Le populisme, un terme à signification évolutive.

Le populisme se caractérise par une volonté de critique radicale de l’ «establishment » politique, voire des institutions, et la mise en avant d’un leader salvateur cristallisant les aspirations populaires. Au XIX siècle en France le général Boulanger est l’un de ces personnages

Sarkozy, le populiste manqué.

Le candidat de la droite française aux élections de 2007 fait figure de parvenu. Il n’a pas le faux prestige d’un homme d’affaire comme son alter ego italien, au pouvoir depuis les années 1990. Mais ce modèle serait –il vraiment gage de succès en France où quelques années plus tôt un Bernard Tapie s’est fait dégommer en beauté, où les signes ostentatoires de richesses sont plutôt mal perçus ? Certes Nicolas Sarkozy a compris l’intérêt de la pipolisation qui, en plus du décervelage et d’une image en silicone, peut permettre de retarder la mise à jour des véritables intentions politiques des forces capitalistes en ordre de marche qui le soutiennent. Elles sont cette fois bien servies par une droite contrôlant tous les leviers de commande, acquise à l’ultra libéralisme

Mais rapidement les déboires et revers s’accumulent. Pour se remettre en selle, pour tenter de grapiller quelques chances de garder le pouvoir, il ne reste bientôt plus en ligne de mire que les voix du rival populiste, à caractère bien fasciste lui, le Front National. Et sans trop d’efforts, comme sous la République de Weimar, la droite au pouvoir va reprendre les arguments racistes des Le Pen. Si l’on regarde bien en effet le programme du Front National d’avant 2007 et celui appliqué par Sarkozy par la suite, on constate qu’il s’en est largement inspiré, surtout pour ce qui est de l’immigration.

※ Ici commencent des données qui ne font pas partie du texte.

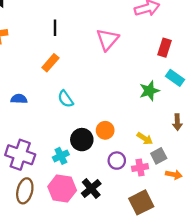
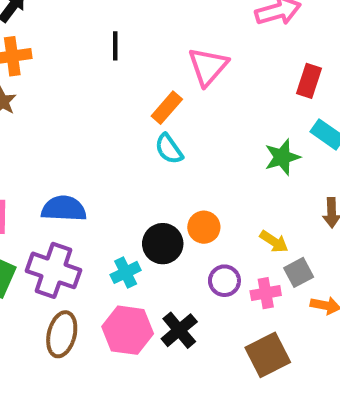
orange rectangle: (50, 63) -> (167, 108), moved
blue semicircle: (19, 99) -> (64, 209), moved, size x1.5
cyan semicircle: (66, 99) -> (169, 149), moved

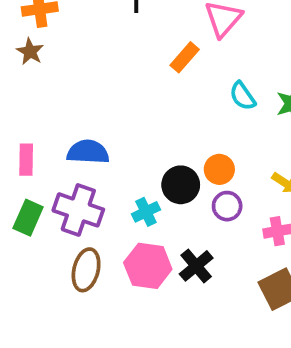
cyan semicircle: (169, 149) -> (243, 96), moved
purple circle: (224, 281) -> (227, 206), moved

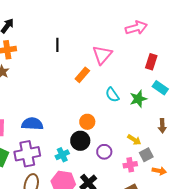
orange circle: (219, 169) -> (87, 122), moved
purple cross: (78, 210) -> (27, 154), turned -30

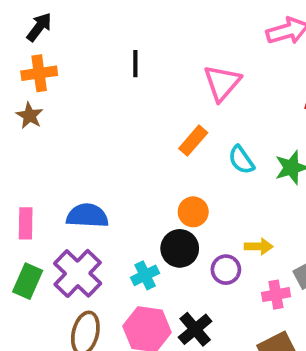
orange rectangle: (82, 75) -> (193, 141), moved
yellow arrow: (134, 140) -> (259, 246), moved, turned -32
purple cross: (27, 154) -> (78, 273), turned -35

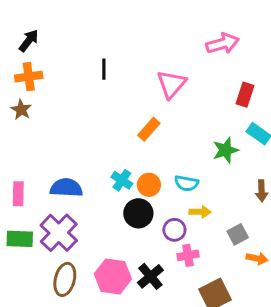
cyan semicircle: (241, 160) -> (186, 183), moved, turned -45
cyan cross: (145, 275) -> (122, 180), moved, turned -30
green rectangle: (28, 281) -> (20, 239), turned 68
pink cross: (276, 295) -> (188, 255), moved

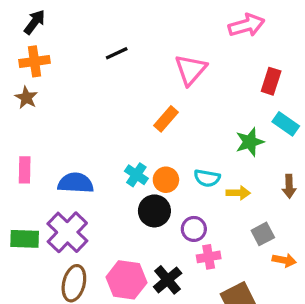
black line: (104, 69) -> (117, 53), turned 65
pink rectangle: (18, 194) -> (25, 170), moved
yellow arrow: (200, 212) -> (238, 193), moved

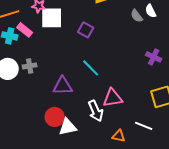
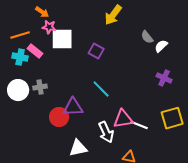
white semicircle: (151, 11) -> (161, 46), moved, turned 72
red circle: (55, 117) -> (59, 117), moved
white line: (144, 126) -> (139, 125), moved

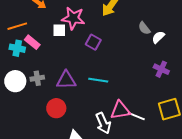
pink star: (49, 27) -> (73, 18), moved, size x1.6
white square: (62, 39) -> (59, 30), size x0.6
cyan line: (101, 89) -> (98, 80), turned -36
purple triangle: (73, 107) -> (66, 80), moved

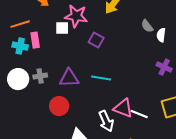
white semicircle: (158, 37) -> (161, 35), turned -40
pink rectangle: (32, 42) -> (35, 40), turned 42
pink triangle: (120, 110) -> (123, 108), turned 30

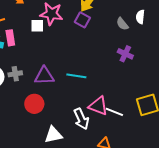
white semicircle: (161, 35) -> (140, 17), moved
purple square: (96, 40) -> (82, 20), moved
purple cross: (164, 67) -> (125, 54), moved

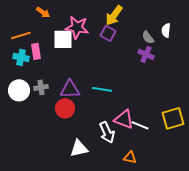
white square: (37, 26) -> (63, 39), size x1.5
purple cross: (125, 54) -> (146, 54), moved
red circle: (34, 104) -> (65, 108), moved

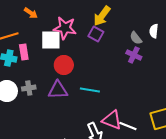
red circle: (65, 108) -> (64, 65), moved

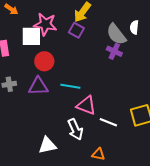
gray semicircle: (136, 38) -> (116, 34), size x1.6
pink triangle: (112, 120) -> (86, 105), moved

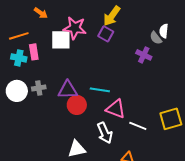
gray semicircle: (116, 34) -> (156, 38), moved, size x0.6
red circle: (44, 61) -> (77, 105), moved

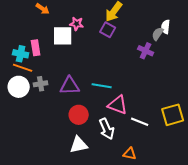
pink star: (75, 28) -> (77, 24), size x0.6
orange line: (19, 36) -> (23, 68), moved, turned 36
gray semicircle: (156, 38) -> (158, 34), turned 72
red circle: (77, 105) -> (79, 115), moved

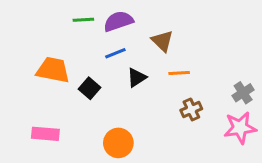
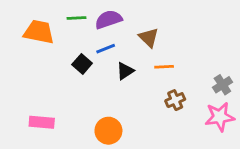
orange trapezoid: (53, 70) -> (39, 32), moved
black square: (89, 88) -> (82, 64), moved

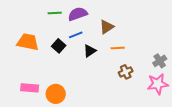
orange trapezoid: (39, 32) -> (28, 42), moved
brown triangle: (149, 38) -> (107, 27), turned 42
orange circle: (108, 131) -> (56, 94), moved

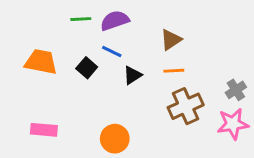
brown triangle: (107, 27) -> (171, 40), moved
blue line: (76, 35) -> (112, 52), turned 48
brown cross: (126, 72) -> (186, 106), size x1.6
orange circle: (56, 94) -> (115, 139), moved

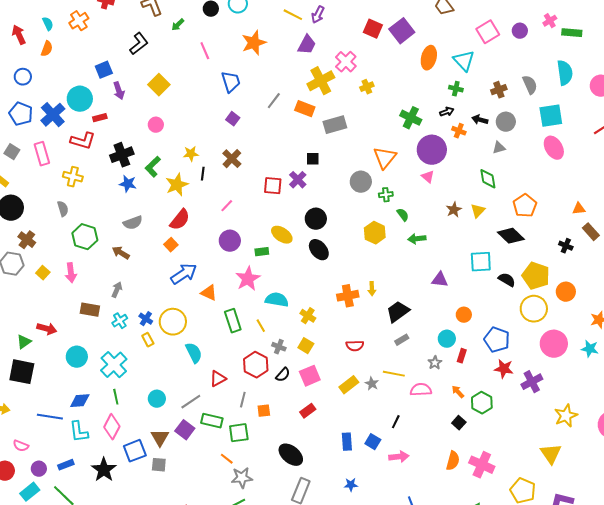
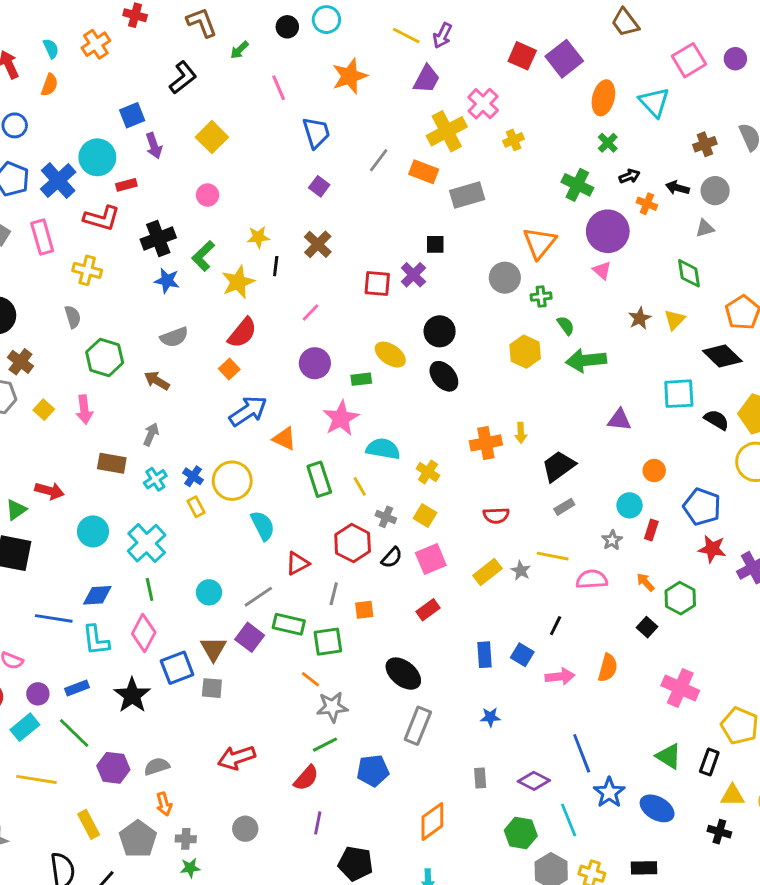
green cross: (456, 89) -> (608, 143), moved, turned 32
green arrow: (417, 239) -> (586, 360), size x1.5
orange semicircle: (453, 461) -> (608, 668), moved

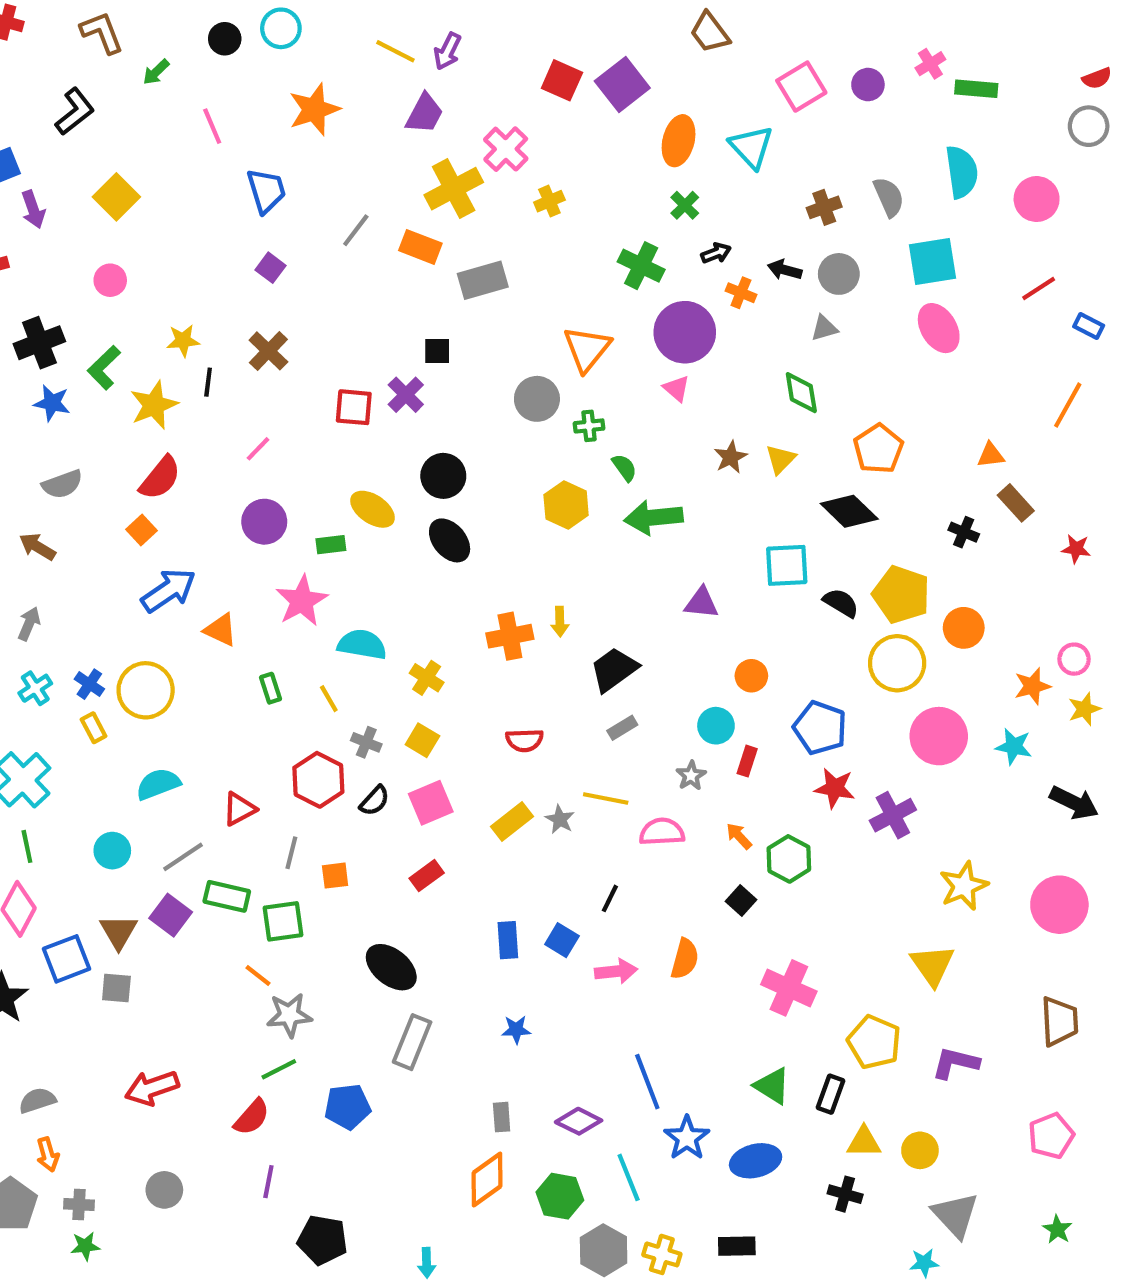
green rectangle: (319, 479) -> (270, 688), size x0.6
cyan semicircle: (263, 526) -> (158, 784), moved, turned -84
blue ellipse: (657, 808) -> (756, 1161), turned -44
orange diamond: (432, 821) -> (487, 1179), moved

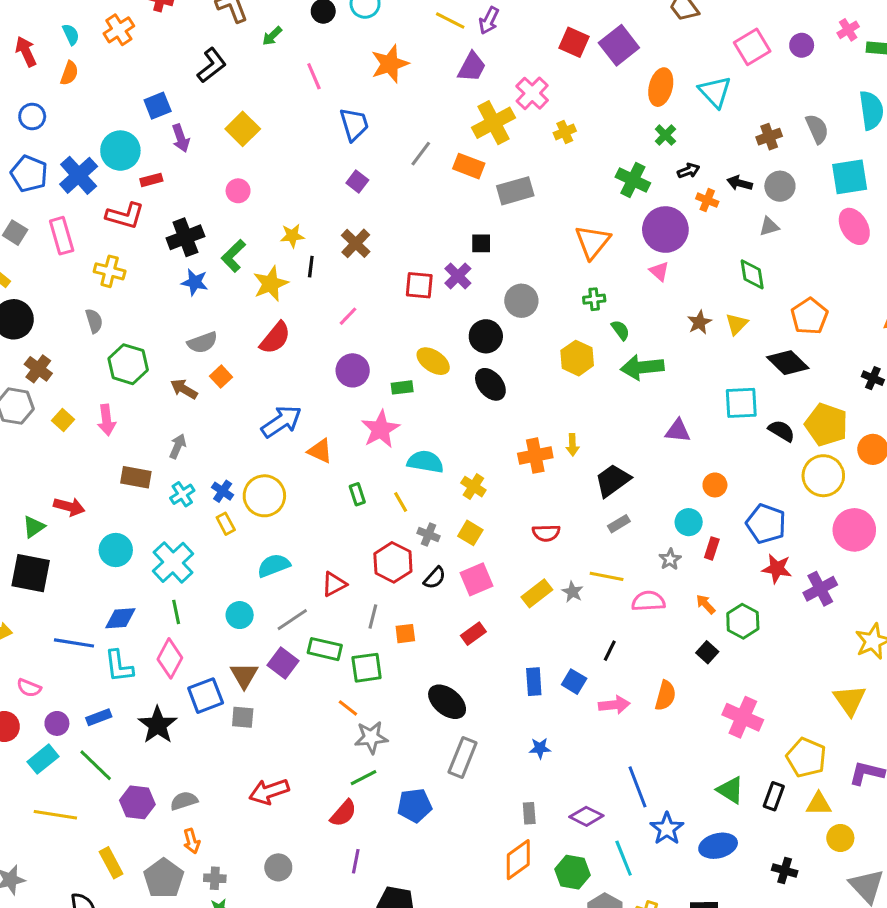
gray circle: (537, 399) -> (521, 301), moved
orange square: (141, 530) -> (221, 377), moved
yellow triangle: (864, 1142) -> (819, 804), moved

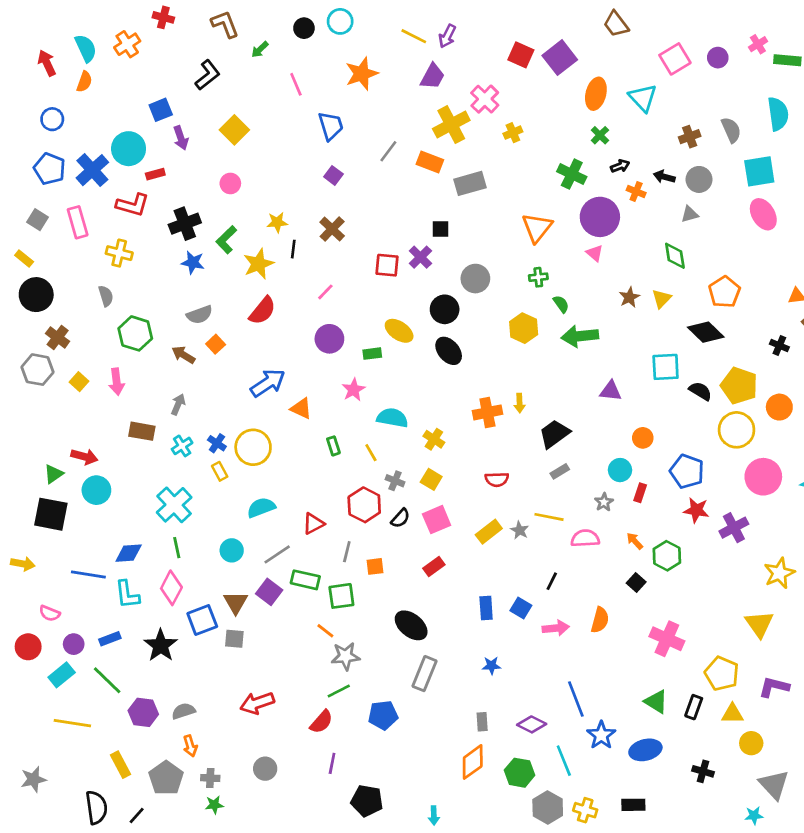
cyan semicircle: (71, 34) -> (86, 48), size x1.5
pink star: (380, 429) -> (354, 390), size x0.7
cyan circle: (116, 550) -> (96, 490), moved

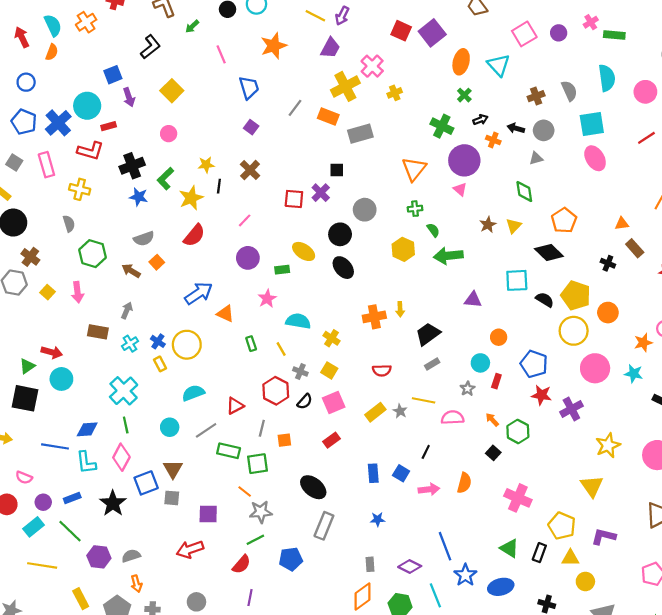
purple square: (269, 592) -> (208, 514), moved, turned -36

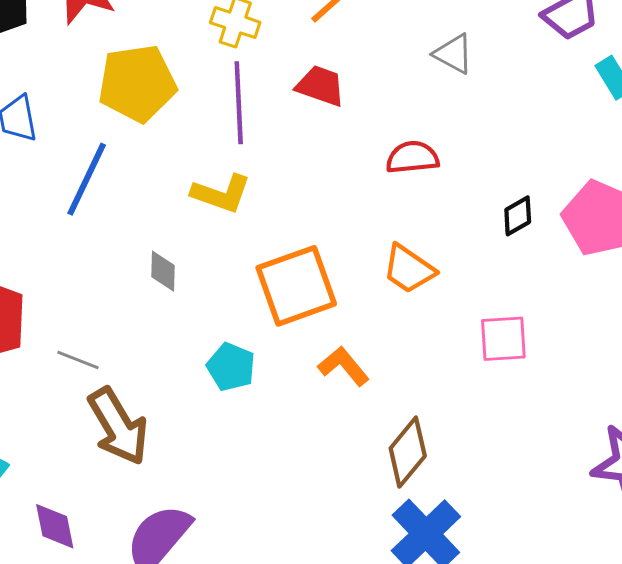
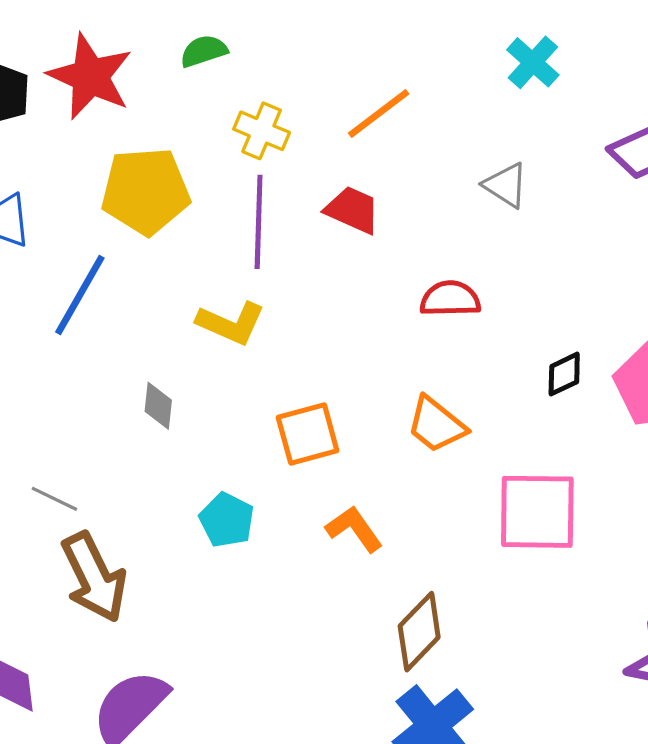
orange square: (296, 286) -> (308, 434), size x0.7
pink square: (503, 339) -> (537, 512), size x1.5

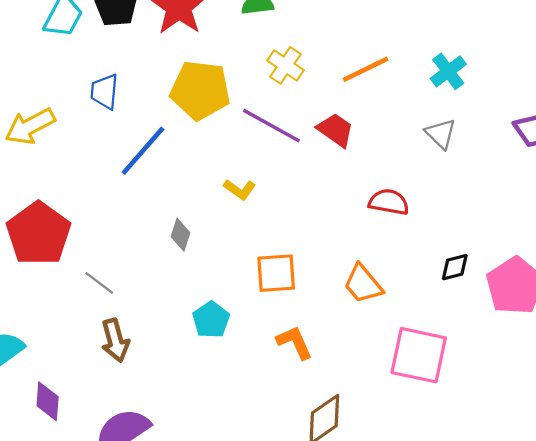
cyan cross: (533, 62) -> (448, 71), moved
purple line: (259, 222) -> (271, 126), turned -74
yellow L-shape: (231, 323) -> (240, 189), size x0.7
brown arrow: (94, 577) -> (115, 340), size x0.7

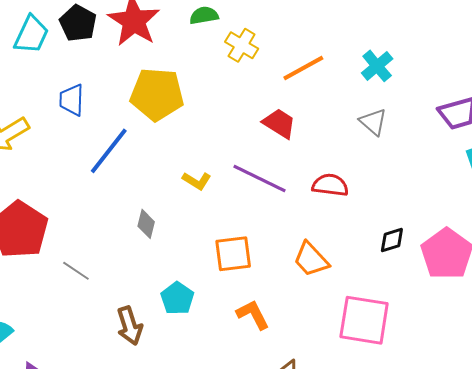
yellow cross: (285, 65) -> (242, 45), moved
purple line: (271, 126) -> (260, 178), moved
brown arrow: (115, 340) -> (130, 326), moved

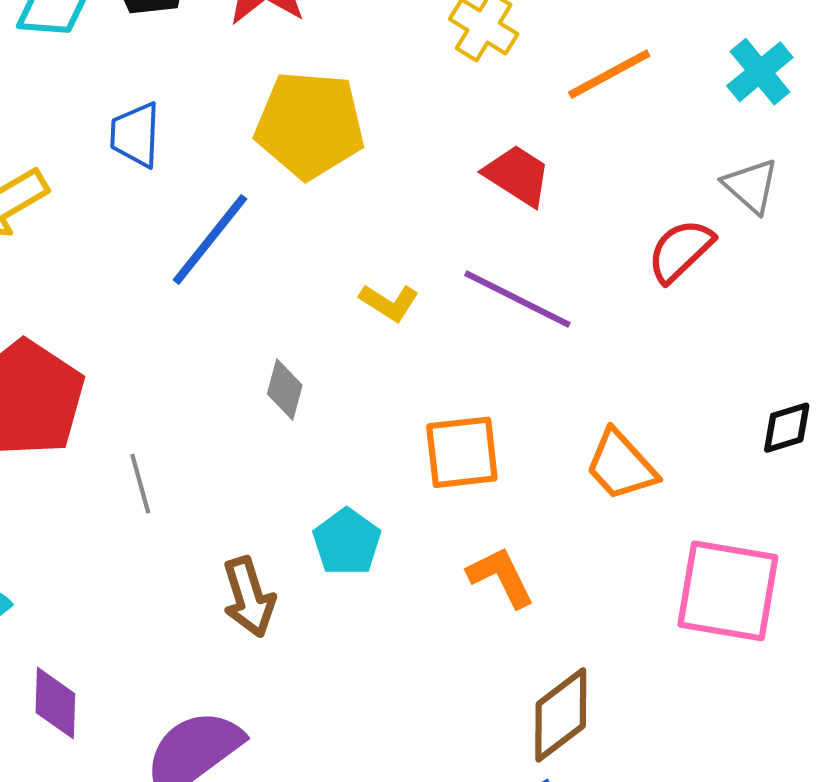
red trapezoid: (279, 123) -> (517, 175), moved
red semicircle: (330, 185) -> (680, 251), moved, turned -51
gray line: (76, 271) -> (140, 484), turned 40

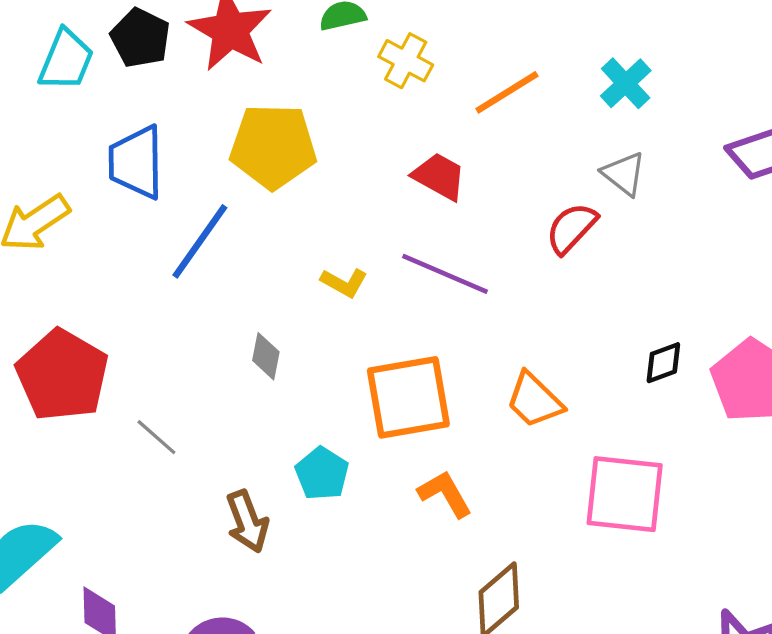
blue trapezoid: (135, 135) -> (136, 162), size x1.4
orange square: (462, 452) -> (408, 397), size x1.4
gray line: (140, 484) -> (156, 437), turned -30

En 1998, seule l’extrême-droite s’inquiétait de la composition exogène de l’équipe de France de foot-ball. Aujourd’hui, en 2011, c’est à l’intérieur même de la Fédération Française Football que des propos à caractère discriminatoire sont tenus ! Telle est l’évolution de la société sous la gouvernance sarkozyste…

On ne peut s’empêcher de rappeler certains dits de la sagesse populaire, connus des peuples en Europe comme en Afrique : à force de faire l’âne, tu en deviens vraiment un !

La gauche peut tenter de lancer des cris d’orfraie en montrant le Front National, de plus en plus banalisé par les médias. Le gouvernement en place applique déjà et depuis assez longtemps une politique d’extrême-droite.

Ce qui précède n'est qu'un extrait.